Special to me
彼女が改札を通る時間帯も、乗る電車も、乗る位置も、全部インプットしている。

本来はやらないけど、今、傘を渡せば、俺のことを覚えてもらえるかな。

そんな邪心を持って、彼女に声をかけた。

『すみません』
「はい?」

何で疑問形なんだよ。

でもそんな考えは表に出さず、できるだけ丁寧に傘を使ってもらうように伝えたつもりだ。

半ば無理矢理押しつけることになったけどね。

だって、普通受け取るだろ?傘は。
遺失物法では3ヶ月経過すれば、持ち主から所有権が拾得主に移る。

だから、他のお客様が車内の忘れ物を拾った場合、そういう所有権の問題があるから、3ヶ月後の所有権を行使するか放棄するかを必ず拾ったお客様に確認しなければならないんだ。

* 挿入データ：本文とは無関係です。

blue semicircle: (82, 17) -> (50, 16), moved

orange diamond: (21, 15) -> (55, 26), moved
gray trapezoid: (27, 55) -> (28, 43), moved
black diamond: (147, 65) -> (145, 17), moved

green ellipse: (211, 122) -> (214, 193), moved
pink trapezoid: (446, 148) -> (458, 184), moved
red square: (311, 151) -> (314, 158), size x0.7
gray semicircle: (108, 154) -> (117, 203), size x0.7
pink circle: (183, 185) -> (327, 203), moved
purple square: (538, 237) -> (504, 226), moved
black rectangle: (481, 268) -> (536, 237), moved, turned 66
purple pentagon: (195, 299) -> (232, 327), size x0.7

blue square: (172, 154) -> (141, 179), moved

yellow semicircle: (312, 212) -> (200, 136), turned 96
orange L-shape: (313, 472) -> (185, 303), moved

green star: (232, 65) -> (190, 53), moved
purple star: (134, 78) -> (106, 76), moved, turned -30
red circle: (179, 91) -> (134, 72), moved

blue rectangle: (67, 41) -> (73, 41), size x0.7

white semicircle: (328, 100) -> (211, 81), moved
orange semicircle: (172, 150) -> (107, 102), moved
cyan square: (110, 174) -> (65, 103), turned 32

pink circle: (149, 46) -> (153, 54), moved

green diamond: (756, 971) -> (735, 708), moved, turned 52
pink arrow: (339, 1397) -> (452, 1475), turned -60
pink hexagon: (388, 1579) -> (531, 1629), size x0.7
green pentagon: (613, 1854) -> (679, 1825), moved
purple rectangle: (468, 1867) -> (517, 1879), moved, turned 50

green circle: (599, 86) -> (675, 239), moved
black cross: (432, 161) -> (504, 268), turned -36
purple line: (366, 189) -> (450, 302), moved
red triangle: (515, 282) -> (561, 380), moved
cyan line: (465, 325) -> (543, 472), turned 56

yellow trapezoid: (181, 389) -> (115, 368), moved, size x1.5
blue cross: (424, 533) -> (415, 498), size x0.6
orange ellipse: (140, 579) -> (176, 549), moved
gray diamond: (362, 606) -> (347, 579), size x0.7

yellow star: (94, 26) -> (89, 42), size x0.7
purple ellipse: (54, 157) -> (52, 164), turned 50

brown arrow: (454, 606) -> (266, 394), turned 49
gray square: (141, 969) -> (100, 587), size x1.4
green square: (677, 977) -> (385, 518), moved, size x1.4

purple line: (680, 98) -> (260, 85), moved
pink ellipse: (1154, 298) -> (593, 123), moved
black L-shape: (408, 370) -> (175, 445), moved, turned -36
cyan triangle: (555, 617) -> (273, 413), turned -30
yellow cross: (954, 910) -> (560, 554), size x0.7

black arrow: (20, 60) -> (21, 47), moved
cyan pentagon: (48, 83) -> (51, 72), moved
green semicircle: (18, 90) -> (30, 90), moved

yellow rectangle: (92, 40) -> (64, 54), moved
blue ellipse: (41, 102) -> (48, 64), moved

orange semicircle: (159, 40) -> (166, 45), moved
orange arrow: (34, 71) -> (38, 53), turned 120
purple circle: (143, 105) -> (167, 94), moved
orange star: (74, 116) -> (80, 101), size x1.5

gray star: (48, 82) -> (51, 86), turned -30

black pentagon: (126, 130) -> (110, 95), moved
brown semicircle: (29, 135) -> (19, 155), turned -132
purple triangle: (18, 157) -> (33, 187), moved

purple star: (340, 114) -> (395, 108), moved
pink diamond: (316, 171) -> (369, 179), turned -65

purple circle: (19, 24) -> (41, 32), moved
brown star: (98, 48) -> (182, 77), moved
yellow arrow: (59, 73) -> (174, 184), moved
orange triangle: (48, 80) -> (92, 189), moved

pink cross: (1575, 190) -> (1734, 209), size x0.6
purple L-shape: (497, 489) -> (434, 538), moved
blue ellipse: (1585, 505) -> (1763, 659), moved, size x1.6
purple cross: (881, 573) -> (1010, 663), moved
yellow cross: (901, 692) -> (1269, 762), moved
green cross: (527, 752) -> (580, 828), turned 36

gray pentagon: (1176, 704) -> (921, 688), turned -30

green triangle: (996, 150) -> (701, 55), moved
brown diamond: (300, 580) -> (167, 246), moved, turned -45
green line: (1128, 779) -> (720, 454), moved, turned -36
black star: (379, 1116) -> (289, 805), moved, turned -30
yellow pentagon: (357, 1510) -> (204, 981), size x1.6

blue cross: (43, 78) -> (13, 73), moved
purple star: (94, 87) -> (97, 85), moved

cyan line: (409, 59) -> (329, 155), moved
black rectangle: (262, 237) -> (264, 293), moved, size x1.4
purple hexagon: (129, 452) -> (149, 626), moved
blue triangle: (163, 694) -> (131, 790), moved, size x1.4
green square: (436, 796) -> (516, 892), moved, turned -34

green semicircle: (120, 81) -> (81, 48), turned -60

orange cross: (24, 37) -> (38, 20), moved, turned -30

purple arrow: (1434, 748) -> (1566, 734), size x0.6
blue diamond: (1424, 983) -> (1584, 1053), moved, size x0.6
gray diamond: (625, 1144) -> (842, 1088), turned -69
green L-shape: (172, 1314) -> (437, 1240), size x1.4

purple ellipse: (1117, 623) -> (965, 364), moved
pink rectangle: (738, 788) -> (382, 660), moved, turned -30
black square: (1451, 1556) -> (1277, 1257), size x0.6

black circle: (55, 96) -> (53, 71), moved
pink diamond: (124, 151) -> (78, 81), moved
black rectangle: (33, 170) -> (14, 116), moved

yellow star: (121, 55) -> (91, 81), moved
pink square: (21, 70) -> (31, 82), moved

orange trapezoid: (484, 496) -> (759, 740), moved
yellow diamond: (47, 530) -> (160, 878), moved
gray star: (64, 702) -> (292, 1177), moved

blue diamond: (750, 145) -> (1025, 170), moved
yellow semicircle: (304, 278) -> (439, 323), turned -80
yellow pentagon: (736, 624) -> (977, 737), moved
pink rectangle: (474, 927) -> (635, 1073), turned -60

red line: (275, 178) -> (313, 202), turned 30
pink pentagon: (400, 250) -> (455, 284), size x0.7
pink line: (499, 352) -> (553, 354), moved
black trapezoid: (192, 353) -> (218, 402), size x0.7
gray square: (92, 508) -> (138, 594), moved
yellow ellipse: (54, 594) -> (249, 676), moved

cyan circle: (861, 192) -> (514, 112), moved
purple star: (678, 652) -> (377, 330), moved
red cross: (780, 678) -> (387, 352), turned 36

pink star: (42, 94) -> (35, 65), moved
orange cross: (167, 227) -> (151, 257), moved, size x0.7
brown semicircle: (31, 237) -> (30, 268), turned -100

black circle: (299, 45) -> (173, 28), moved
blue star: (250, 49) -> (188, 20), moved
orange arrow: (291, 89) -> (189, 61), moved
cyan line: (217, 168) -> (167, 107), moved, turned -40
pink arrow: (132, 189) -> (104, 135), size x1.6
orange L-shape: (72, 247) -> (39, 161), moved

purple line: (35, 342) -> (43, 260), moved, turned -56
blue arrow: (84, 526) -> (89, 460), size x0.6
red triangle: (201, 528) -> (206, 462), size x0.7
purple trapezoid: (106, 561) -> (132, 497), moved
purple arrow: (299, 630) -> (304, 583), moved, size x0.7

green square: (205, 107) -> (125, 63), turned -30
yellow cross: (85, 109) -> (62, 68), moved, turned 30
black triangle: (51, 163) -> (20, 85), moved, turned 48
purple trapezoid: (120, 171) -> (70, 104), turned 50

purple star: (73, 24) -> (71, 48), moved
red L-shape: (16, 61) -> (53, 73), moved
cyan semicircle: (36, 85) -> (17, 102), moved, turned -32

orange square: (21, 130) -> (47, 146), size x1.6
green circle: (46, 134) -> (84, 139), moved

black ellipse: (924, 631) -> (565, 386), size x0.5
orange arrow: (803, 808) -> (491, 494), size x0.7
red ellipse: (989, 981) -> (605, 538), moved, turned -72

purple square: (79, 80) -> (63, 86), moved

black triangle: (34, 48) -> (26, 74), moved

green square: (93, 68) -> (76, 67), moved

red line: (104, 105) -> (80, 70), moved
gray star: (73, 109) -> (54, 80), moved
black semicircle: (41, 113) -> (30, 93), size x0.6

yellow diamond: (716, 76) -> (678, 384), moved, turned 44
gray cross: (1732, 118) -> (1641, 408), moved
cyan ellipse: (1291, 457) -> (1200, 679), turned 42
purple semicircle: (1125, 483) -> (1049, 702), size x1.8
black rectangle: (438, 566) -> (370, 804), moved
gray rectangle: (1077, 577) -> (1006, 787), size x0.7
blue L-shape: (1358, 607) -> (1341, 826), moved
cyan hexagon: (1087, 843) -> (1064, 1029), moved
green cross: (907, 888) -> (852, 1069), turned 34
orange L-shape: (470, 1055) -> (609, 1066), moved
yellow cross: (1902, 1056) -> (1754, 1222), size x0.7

とにかく駅員の仕事は、ルールと時間の制約が多すぎる。

お客様の命を預かる仕事だし、仕方ないけどね。

運転士よりは命を預かる比重は低いから、その分、接遇で頑張らないとならないといつも思っている。

特に、彼女には・・・

やっと傘を受け取って帰ってもらった。

これで、覚えてもらえただろうか・・・いや、覚えてもらえることを願う。